俺はちらりとミケを見る。彼女の尻尾が細かく揺れているのは、既に頭の中で料金計算を終えた証だ。
「その料金には、整備代も含まれていますか?」
ミケが冷静に尋ねると、管制官はすぐに答えた。
『はい、含まれております。ご不要でしょうか?』
「はい、なくても大丈夫です。あと、エネルギー補給も不要です」
『えっ、いらないんですか?本当に大丈夫ですか?』
「はい。問題ありません。うちには“燃料タンク”がいますので」
さらっと言ったミケの横顔に、俺は思わず目を丸くする。
(おい、それ……俺のことだよな!?)
『そ、そうですか……。それでは本日のご利用料金は3千UCになります』
「年間契約の場合は?」
『一月7万UC、年間一括で70万UCです』
(値下げしてくれるのは助かるけど……やっぱり高い!)
心の中で天を仰ぎつつ、俺は横で淡々と処理を進めていくミケの尻尾の揺れに、頼もしさを感じるしかなかった。
心の中で天を仰ぎながらも、横で淡々と処理を進めていくミケの尻尾の揺れに、俺はただ静かに頼もしさを感じていた。

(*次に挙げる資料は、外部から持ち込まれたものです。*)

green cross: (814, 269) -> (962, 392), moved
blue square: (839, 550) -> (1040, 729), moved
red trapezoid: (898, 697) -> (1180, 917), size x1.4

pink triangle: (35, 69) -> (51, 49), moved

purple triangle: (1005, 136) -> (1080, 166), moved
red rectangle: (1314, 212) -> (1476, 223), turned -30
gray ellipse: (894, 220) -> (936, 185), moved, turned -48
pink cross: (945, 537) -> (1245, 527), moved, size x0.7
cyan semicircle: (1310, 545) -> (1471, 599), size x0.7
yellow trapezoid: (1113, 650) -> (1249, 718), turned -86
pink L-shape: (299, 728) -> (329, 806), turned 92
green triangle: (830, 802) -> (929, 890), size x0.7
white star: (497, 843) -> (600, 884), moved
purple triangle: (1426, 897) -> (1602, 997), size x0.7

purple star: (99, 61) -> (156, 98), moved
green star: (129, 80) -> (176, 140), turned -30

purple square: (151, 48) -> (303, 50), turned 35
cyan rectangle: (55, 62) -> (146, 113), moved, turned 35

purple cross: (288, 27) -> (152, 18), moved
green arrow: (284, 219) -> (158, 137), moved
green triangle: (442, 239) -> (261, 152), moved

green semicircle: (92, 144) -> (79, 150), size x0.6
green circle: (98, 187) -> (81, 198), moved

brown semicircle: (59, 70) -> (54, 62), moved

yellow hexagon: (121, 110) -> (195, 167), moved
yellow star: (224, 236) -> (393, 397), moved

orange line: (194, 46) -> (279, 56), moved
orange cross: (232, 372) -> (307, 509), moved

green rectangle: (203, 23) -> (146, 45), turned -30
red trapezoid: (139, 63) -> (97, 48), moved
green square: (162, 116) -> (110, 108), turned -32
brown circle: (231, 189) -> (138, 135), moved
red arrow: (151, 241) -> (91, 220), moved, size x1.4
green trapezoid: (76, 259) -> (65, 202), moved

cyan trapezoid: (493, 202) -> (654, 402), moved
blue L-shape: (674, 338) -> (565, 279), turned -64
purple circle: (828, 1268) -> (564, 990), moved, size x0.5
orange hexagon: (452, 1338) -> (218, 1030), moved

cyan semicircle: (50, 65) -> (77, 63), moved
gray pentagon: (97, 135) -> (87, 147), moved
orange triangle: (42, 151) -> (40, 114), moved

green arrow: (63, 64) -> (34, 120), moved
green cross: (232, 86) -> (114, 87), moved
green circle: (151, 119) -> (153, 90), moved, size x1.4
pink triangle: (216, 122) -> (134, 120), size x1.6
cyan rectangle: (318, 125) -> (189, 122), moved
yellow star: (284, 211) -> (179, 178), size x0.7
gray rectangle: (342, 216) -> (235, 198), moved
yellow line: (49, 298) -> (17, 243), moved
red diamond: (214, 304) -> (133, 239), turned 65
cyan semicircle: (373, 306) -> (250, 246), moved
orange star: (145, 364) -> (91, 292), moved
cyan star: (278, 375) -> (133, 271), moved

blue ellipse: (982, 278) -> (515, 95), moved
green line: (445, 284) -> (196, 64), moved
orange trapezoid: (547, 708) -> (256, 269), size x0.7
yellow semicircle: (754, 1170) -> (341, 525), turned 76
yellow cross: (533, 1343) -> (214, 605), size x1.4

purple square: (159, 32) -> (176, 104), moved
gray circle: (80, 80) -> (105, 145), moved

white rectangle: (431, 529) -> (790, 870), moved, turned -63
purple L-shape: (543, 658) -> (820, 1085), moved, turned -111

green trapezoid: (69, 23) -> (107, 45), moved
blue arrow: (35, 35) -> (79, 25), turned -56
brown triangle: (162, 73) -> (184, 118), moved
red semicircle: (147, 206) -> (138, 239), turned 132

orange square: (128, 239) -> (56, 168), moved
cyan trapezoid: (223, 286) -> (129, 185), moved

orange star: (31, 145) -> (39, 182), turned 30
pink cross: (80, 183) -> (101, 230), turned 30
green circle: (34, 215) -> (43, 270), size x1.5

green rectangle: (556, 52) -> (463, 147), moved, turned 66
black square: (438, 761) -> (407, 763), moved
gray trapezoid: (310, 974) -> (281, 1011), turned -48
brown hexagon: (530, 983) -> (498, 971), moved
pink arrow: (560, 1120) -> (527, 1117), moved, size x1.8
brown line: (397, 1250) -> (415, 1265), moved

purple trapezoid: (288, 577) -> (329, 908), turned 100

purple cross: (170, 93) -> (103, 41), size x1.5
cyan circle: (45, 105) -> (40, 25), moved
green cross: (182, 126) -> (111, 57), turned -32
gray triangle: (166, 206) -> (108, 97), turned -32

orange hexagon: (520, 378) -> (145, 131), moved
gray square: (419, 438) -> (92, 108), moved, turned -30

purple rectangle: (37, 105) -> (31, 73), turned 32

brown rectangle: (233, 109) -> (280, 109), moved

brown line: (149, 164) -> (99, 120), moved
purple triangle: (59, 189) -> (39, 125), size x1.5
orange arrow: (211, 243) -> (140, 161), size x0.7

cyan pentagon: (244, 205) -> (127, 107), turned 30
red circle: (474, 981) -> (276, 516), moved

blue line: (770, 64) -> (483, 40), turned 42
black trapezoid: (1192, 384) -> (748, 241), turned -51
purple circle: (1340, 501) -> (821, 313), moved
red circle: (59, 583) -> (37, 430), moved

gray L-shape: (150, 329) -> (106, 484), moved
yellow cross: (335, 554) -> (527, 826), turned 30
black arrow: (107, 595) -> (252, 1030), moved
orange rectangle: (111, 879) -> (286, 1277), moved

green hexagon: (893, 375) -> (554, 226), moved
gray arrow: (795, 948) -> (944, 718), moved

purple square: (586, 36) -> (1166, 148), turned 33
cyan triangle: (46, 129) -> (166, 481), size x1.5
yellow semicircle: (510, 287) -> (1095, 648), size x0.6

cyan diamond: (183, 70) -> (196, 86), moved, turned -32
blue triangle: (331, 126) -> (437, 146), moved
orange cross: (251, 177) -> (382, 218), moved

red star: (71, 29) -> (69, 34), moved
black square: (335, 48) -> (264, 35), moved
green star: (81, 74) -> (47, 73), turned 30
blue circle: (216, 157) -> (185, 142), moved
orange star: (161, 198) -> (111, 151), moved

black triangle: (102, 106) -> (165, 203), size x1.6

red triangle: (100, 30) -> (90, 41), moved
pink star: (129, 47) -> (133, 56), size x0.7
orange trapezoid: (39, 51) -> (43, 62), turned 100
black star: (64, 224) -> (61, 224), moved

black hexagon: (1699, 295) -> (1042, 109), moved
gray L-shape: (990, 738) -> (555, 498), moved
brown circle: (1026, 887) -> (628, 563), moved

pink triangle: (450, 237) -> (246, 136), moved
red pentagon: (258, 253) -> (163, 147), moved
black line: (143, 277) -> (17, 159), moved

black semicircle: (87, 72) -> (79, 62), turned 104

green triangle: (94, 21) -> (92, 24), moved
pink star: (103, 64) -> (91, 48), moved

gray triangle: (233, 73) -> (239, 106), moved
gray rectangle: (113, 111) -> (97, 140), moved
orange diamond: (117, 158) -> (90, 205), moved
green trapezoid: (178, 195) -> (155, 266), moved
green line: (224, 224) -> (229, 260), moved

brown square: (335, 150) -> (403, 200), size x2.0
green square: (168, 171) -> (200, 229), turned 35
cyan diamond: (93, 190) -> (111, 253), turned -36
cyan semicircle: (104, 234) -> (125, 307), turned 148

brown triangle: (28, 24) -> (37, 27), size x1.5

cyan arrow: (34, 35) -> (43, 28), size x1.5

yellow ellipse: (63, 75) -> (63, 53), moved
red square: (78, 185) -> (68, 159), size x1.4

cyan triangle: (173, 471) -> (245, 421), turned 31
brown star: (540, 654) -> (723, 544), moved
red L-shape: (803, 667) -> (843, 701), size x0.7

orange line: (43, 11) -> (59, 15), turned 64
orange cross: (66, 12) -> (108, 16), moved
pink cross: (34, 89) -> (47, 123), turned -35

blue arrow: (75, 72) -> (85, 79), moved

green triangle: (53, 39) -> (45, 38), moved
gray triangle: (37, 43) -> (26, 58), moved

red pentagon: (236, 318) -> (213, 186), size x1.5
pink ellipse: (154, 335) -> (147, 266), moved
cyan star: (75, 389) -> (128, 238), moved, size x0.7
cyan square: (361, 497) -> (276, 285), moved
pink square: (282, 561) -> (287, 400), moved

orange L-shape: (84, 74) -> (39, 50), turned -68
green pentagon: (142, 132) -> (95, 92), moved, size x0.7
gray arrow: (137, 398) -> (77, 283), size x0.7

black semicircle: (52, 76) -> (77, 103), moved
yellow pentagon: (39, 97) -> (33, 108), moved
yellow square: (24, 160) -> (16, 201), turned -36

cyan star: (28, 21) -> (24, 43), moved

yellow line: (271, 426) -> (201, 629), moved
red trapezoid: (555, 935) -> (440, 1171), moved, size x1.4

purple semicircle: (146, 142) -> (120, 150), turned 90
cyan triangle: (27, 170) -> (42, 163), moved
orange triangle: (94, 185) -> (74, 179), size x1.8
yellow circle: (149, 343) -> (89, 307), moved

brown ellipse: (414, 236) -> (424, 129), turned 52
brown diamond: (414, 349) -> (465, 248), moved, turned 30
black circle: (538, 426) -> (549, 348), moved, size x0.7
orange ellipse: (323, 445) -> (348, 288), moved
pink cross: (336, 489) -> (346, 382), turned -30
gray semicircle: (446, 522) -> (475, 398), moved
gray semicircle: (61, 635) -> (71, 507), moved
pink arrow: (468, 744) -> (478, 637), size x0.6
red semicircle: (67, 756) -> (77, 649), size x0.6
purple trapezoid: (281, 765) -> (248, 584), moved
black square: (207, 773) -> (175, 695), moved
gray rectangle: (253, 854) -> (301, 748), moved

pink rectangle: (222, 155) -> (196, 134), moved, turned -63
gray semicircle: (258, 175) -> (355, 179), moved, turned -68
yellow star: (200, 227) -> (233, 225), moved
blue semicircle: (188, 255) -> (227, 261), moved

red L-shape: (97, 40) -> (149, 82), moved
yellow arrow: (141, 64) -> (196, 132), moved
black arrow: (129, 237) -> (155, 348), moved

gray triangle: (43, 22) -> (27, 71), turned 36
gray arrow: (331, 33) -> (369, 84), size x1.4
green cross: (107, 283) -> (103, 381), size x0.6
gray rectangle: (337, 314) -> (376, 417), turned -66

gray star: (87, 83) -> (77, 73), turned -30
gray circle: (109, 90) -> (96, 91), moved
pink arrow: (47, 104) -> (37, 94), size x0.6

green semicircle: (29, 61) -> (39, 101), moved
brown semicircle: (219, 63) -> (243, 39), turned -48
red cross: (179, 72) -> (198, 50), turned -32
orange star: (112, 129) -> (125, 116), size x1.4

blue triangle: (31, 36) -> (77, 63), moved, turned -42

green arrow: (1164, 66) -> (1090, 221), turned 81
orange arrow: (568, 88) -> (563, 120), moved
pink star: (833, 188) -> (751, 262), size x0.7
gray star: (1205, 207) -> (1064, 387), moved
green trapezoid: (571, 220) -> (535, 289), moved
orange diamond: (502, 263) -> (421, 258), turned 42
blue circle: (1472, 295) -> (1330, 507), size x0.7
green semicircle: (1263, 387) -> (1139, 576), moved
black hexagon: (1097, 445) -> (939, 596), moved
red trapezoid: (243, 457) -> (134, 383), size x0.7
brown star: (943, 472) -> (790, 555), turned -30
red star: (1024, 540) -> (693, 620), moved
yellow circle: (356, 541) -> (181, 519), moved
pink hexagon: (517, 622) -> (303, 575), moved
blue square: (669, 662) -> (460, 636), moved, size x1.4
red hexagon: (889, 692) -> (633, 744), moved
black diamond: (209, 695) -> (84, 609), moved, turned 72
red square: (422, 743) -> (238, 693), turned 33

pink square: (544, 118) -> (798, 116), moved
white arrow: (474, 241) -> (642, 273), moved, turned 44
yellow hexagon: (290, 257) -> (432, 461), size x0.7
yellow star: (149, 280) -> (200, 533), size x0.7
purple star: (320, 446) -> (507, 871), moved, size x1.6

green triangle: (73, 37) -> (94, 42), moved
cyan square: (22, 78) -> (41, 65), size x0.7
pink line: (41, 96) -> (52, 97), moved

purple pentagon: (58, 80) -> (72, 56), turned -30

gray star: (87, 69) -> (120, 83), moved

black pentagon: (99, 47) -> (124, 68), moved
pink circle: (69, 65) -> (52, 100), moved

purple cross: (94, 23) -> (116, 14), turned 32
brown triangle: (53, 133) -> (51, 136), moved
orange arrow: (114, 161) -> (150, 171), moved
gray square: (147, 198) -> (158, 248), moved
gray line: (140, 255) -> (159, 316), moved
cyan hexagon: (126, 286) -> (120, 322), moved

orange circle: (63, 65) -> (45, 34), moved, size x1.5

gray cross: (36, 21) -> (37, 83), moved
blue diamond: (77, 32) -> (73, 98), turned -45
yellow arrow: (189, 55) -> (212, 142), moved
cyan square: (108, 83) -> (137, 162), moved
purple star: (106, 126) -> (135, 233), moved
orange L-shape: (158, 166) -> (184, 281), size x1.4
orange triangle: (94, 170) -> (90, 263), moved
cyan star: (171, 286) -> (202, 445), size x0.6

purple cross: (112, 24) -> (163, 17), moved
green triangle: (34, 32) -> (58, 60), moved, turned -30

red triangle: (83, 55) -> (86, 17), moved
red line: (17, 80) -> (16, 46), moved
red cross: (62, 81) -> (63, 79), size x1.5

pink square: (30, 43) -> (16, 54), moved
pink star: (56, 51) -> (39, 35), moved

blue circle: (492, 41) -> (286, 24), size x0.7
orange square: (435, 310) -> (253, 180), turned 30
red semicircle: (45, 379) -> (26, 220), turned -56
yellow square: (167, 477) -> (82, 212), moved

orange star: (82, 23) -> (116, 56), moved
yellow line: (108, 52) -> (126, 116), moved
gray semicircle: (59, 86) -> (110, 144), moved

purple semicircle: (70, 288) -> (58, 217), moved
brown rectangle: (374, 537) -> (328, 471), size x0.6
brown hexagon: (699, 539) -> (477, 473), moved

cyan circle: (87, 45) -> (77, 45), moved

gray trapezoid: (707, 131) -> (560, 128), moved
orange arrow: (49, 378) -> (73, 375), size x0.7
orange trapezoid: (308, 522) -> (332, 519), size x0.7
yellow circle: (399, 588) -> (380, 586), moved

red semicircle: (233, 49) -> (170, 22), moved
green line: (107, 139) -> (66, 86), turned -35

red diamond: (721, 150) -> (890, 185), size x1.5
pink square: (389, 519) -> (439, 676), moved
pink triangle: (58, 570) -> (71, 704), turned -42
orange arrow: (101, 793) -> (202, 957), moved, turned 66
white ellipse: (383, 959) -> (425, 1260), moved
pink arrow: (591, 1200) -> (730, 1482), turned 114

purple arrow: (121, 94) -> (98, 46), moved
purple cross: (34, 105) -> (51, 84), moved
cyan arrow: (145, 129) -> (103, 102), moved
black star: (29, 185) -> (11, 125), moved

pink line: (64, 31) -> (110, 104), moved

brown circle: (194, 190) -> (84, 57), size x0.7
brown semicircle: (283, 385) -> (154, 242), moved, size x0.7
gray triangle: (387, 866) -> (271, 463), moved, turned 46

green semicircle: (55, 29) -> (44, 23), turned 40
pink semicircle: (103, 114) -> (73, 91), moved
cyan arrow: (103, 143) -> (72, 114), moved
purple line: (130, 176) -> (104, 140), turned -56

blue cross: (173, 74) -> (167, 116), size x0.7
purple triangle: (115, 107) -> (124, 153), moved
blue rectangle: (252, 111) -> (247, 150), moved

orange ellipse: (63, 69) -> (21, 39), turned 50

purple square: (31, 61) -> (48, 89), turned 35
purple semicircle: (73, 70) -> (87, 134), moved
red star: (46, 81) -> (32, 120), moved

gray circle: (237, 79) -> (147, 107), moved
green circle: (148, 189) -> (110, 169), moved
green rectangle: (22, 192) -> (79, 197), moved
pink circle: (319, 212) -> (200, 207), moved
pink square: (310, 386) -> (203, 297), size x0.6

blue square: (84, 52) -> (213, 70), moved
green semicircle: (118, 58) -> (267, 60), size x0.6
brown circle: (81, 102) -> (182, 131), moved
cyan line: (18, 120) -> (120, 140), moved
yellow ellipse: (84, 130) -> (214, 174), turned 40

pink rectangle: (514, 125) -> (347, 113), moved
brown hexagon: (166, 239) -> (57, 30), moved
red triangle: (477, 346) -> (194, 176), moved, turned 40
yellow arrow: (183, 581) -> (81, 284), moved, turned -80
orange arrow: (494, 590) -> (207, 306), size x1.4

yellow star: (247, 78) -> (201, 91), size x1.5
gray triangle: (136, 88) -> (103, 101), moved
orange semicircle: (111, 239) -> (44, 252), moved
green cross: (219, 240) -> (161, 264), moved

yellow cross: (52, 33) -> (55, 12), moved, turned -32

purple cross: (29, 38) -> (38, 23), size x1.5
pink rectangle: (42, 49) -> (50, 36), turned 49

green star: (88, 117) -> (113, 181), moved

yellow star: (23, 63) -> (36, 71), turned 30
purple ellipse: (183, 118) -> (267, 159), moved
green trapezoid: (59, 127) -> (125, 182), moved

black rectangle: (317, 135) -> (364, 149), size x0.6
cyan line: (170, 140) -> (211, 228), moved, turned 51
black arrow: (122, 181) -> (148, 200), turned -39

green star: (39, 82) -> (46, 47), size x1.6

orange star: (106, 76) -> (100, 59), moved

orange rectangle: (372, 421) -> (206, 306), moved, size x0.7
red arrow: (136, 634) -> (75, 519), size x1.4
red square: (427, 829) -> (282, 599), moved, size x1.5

「わかりました。では、本日は仮契約で。冒険者登録が完了した後、本契約に切り替えてください。支払い方法は――年間一括でお願いします」
ミケが落ち着いた口調で告げると、通信の向こうから即座に返答が返る。
『承知しました。それでは、契約関連のデータを三点送信いたします。一つ目は本日の仮契約および支払いデータ。二つ目は冒険者証明の提出フォーム。三つ目は本契約と支払いの正式手続き用データです。順にご確認ください』
次の瞬間、ホロパネル上に三つのデータウィンドウが立ち上がった。
内容をざっと目で追う。――うん、大丈夫だな。
(まさか、こんなところでギルドのバイト経験が活きるとは……)
「ミケ。問題ないぞ」
「――もう読んだの!?」
驚いたように振り向いたミケの耳がぴくんと跳ね、尻尾がふわっと大きく揺れた。
「ギルドで嫌というほど書類見てきたからな。速読能力、かなり鍛えられたぜ!」
自信ありげに胸を張ると、ミケはほんのわずかに口元をゆるめた。
「……自慢できそうで、まったく出来ない特技ね」
尻尾が一度、くるりと弧を描いた。
「じゃあ、エクス。サインして、それと支払いもお願い」
「…………金、ないです」
小声で告げると、ミケの尻尾が一瞬ぴたりと止まった。
「全部そいつら――ホームとカリバーンに消えました」
ミケは無言でこちらを見つめた。耳がピクリと揺れ、ため息のように尻尾がゆっくりと下がる。
「……私が出しておくわ」
そう言った彼女の声は、どこか呆れと諦め、そしてほんの少しだけ優しさを含んでいた。